══ Extracted entries
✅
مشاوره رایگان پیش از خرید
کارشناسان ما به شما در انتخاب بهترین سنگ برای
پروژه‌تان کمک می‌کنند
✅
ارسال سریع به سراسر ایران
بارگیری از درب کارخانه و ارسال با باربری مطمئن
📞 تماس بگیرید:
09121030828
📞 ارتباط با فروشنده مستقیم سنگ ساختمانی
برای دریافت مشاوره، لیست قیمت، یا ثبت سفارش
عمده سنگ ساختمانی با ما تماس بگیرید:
════
● **Description of the task**
Word for word, restate the line with "کارشناسان ما به شما در انتخاب بهترین سنگ برای" and all remaining lines of the material, stopping only at the final line.

● **Reply to the task**
کارشناسان ما به شما در انتخاب بهترین سنگ برای
پروژه‌تان کمک می‌کنند
✅
ارسال سریع به سراسر ایران
بارگیری از درب کارخانه و ارسال با باربری مطمئن
📞 تماس بگیرید:
09121030828
📞 ارتباط با فروشنده مستقیم سنگ ساختمانی
برای دریافت مشاوره، لیست قیمت، یا ثبت سفارش
عمده سنگ ساختمانی با ما تماس بگیرید:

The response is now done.